People-watching is an art and a science, both of which constantly evolve. While there’s something to be said for the old-school methods — doing legitimate clinical research or simply watching passersby from a café window — technology has taken this timeless hobby to another level.
Facebook: It’s a people-watcher’s dream. There everyone is, broadcasting their deepest inner thoughts to the entire world, and there’s the entire world, reading everyone’s posts and passing judgment. What better way to discover patterns in human interaction and public behavior than to track your subjects’ daily activity? Now Facebook does the heavy lifting in that department, maintaining massive databases of these subjects’ likes, dislikes, thoughts, emotions, schedules, invitations — all conveniently archived in chronological order.
It is, of course, a different sort of people-watching than the classic variations. The online domain isn’t a natural environment — people know they’re being watched. They behave the way they do on purpose, which is exactly why I find their Facebook habits so interesting.
Most, if not all, users navigate the site with the conscious understanding that anything and everything they post is on display. Sometimes, they post content despite that knowledge (so what if my boss sees that photo?) and other times precisely because of it (everyone will see how cool I am!). Of course, not everyone tailors their Facebook activity to please their audience, but the public aspect of Facebook inevitably affects, at least in some small way, every single status update and photo tag.
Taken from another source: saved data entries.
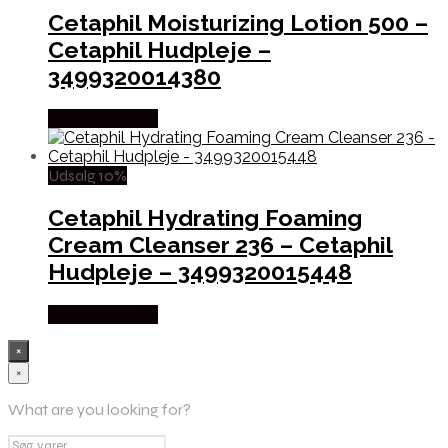
Cetaphil Moisturizing Lotion 500 –
Cetaphil Hudpleje –
3499320014380
Købes hos Med
Udsalg 10%
Cetaphil Hydrating Foaming
Cream Cleanser 236 – Cetaphil
Hudpleje – 3499320015448
Købes hos Med
×
×
What are you looking for?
Let’s talk about Tuesday — specifically, what people talked about on Tuesday. I understand the temptation to show off your blissful relationship or to tell your friends you’re perfectly happy being single, thank you very much. Valentine’s Day can evoke all kinds of emotions for different people — there’s no shame in feeling a bit down, nor in believing it’s all a ridiculous scam.
But why the compulsion to share those opinions in public, on a platform where there’s no such thing as a temporary emotion? It’s there forever, even after you stop resenting your ex-boyfriend, after the chocolate-induced stomachache subsides, after you decide the make-out picture is, after all, a tad unprofessional.
This is especially true for those anguished statements declaring the holiday makes you want to punch a baby or down a package of Oreos. If that’s true, fine — but save it for private conversations. Otherwise, imagine cringing when you come across those angst-ridden posts 25 years from now and realize that’s part of your permanent online image.
Most of all, publicizing private aspects of your relationship makes it seem less genuine. There’s no better place to find glaring evidence of insecurity masked by exaggerated displays of emotion than a Facebook news feed on Valentine’s Day. Contempt, disgust, resentment — these sentiments are especially potent when reflected in posts intermingled with others oozing joy, adoration and appreciation.
Why do so many people do it? Are Facebook statuses the new diary entries — outlets for expressing our private feelings? It’s a plausible explanation. Just as other habits have evolved, such as moving photo albums from physical bookshelves to electronic desktops, now people unload their emotions online.
As for the Valentine’s Day sharing overload, chalk it up to innate competitive urges. The more people share their plans or profess their love to their partner (because private phone calls are overrated) the more it seems everyone has something or someone worth talking about. No one wants to be excluded from the celebration, so we make sure others know we’re not.
It’s a timely example, but add any Hallmark holiday or celebrity faux pas and Facebook becomes a smorgasbord of emotional, overly dramatic responses. Why do we feel so compelled to post a permanent (yet inconsequential) comment about an inconsequential (and temporary) event? Maybe it’s a bandwagon thing. When people see a homepage dominated by one topic, they can’t help but add their own clever line to the conversation.
After all, we’re in the loop. We have unique thoughts. We saw that viral video. And on Feb. 14, we’re either helplessly in love or defiantly independent — and we need everyone to know it.